I was so surprised when I first read about an unusual comparison between Grade II and B.A in Achebe’s second novel, Man of the People. What is the basis? Although the book was written some fifty-eight years back. Since my first reading I had been searching for an answer to this so bizarre a likening whose answer should be found much later: why should B.A which I am so much proud of be compared with grade II? Has failure of standard of education reached up to this level? Is it true that a grade ll holder of those days can give a graduate of B.A bloody nose in educational arena? Have mercy on us, Oh Lord!

Sometime last year during my NYSC days, I met an elderly woman in glasses hurrying back home perhaps from work. Then I was sitting on a boulder some inches from the ground and I was reading Peter Abraham’s Tell Freedom as part of an NCE syllabus, being a course tutor. Seeing what was in my hand, the woman flashed her captivating smile and I smiled back. She drew nearer and asked from where I got the copy. I told her that was my third reading and I was teaching NCE students. She later told me of how their teachers would prevent anyone who failed to read a prescribed text from getting into class in 1973. I looked at her with awe. We later discussed many literary works. Although I was bewildered at how secondary school students would read what I struggled with in my undergraduate days, I later concluded that Achebe was absolutely right.

This was proved right much later when I came to mark NCE one students’ scripts.  Although I had pre-knowledge of their inability to read let alone understand or excavate the text, the sight was extremely filthy. This failure of the standard of education comes with the students and/or teachers’ refusal to read or make further researches.

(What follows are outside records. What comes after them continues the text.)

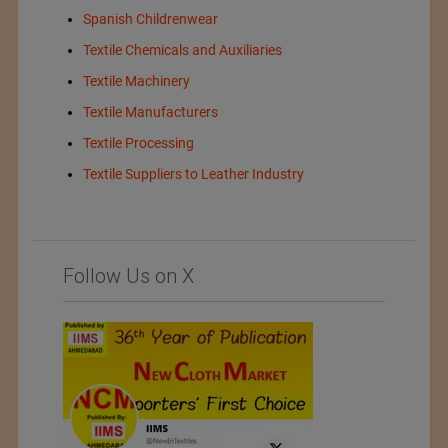
Spanish Childrenwear
Textile Chemicals and Auxiliaries
Textile Machinery
Textile Manufacturers
Textile Processing
Textile Suppliers to Leather Industry
Follow Us on X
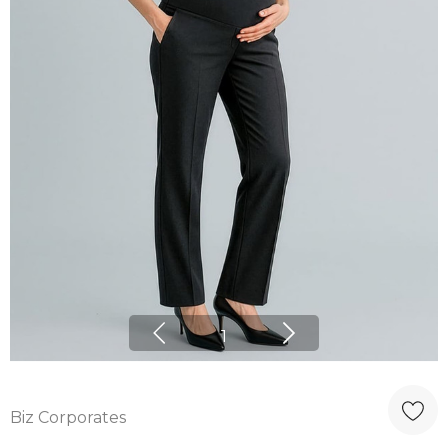
1
Biz Corporates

Most of the schools we know have become business centers where huge amount of money is made. Perhaps parents send their children to schools to ease the tensions and the noises their children cause and make while around; and some teachers are teaching because they could not find better jobs.

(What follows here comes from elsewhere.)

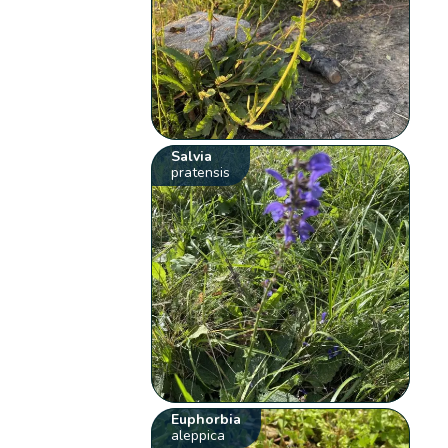
Salvia
pratensis
Euphorbia
aleppica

A critical look at the arguments above will surely lead one to a major cause these days. As it is true that the government and the teachers should share the blame, so also social media; the hours the lucky generation spent perusing their books, doing assignments or winding their brains are replaced by cyber space these days. A larger percentage of students has no taste for reading at nearly every level.

The dwindling interest in reading culture or reading habit among the youth is deplorable. Social media has taken over the hours students are expected to spend studying, doing assignment or reading story books that can boost their academic status. Due to excessive chatting on Facebook, Whatsapp, Skype, etc, by the students, many teachers especially of English complain that the students’ ability to spell words correctly is no longer there.

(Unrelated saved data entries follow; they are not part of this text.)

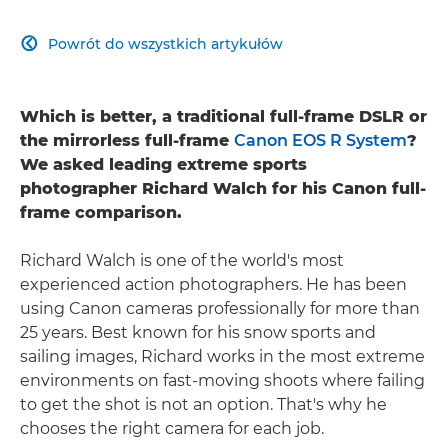
Powrót do wszystkich artykułów

Which is better, a traditional full-frame DSLR or
the mirrorless full-frame
Canon EOS R System
?
We asked leading extreme sports
photographer Richard Walch for his Canon full-
frame comparison.
Richard Walch is one of the world's most
experienced action photographers. He has been
using Canon cameras professionally for more than
25 years. Best known for his snow sports and
sailing images, Richard works in the most extreme
environments on fast-moving shoots where failing
to get the shot is not an option. That's why he
chooses the right camera for each job.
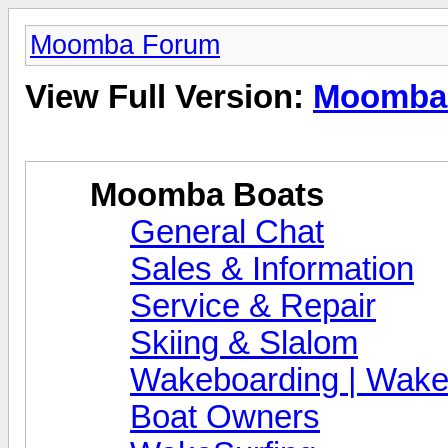
Moomba Forum
View Full Version:
Moomba
Moomba Boats
General Chat
Sales & Information
Service & Repair
Skiing & Slalom
Wakeboarding | Wake
Boat Owners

To sum it up, government should declare a state of emergency on education; it should hire educationists to prescribe cure to this dying sector. Congestion of all the levels of education in the ministry of education should be decentralized. Government should re-establish teachers colleges all over the country for the production of competent not half-baked teachers. Teachers’ welfare should be improved at least to be at par with that of other government officials’ remuneration.

Facilities for learning should be provided and thereafter adequate teaching and learning materials should be supplied. Communities should imbibe the do-it-yourself mentality that will give way to community schools. And lastly parents should closely monitor their children’s relationship with their books and social media.